[Start of Attachment]

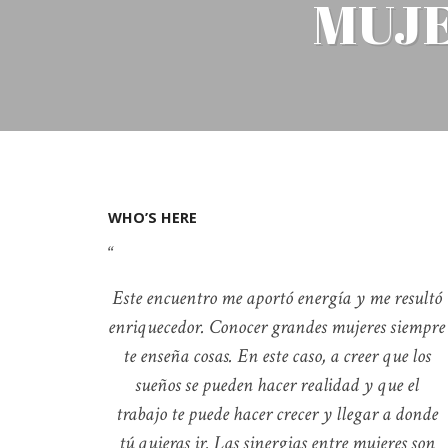
MUJE
WHO’S HERE
Este encuentro me aportó energía y me resultó
enriquecedor. Conocer grandes mujeres siempre
te enseña cosas. En este caso, a creer que los
sueños se pueden hacer realidad y que el
trabajo te puede hacer crecer y llegar a donde
tú quieras ir. Las sinergias entre mujeres son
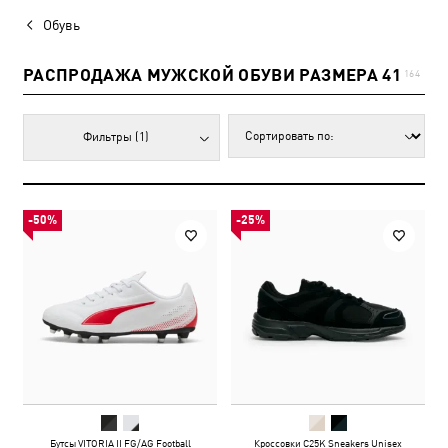
Обувь
РАСПРОДАЖА МУЖСКОЙ ОБУВИ РАЗМЕРА 41
164
Фильтры
(1)
-50%
-25%
Бутсы VITORIA II FG/AG Football
Кроссовки C25K Sneakers Unisex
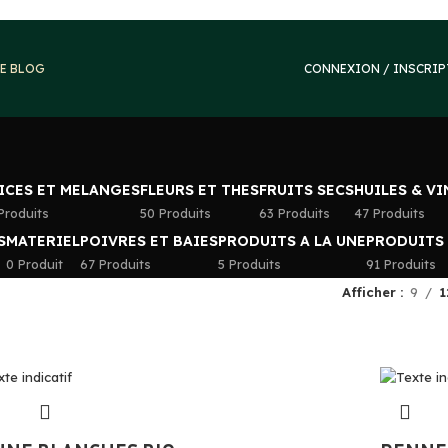
E BLOG
CONNEXION / INSCRI
ICES ET MELANGES
FLEURS ET THES
FRUITS SECS
HUILES & V
Produits
50 Produits
63 Produits
47 Produits
S
MATERIEL
POIVRES ET BAIES
PRODUITS A LA UNE
PRODUITS
0 Produit
67 Produits
5 Produits
91 Produits
Afficher
9
1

[End of Attachment]

**YOUR GOAL**
From the records above, copy each line where the word "mujeres" can be found.

**RESULT**
enriquecedor. Conocer grandes mujeres siempre
tú quieras ir. Las sinergias entre mujeres son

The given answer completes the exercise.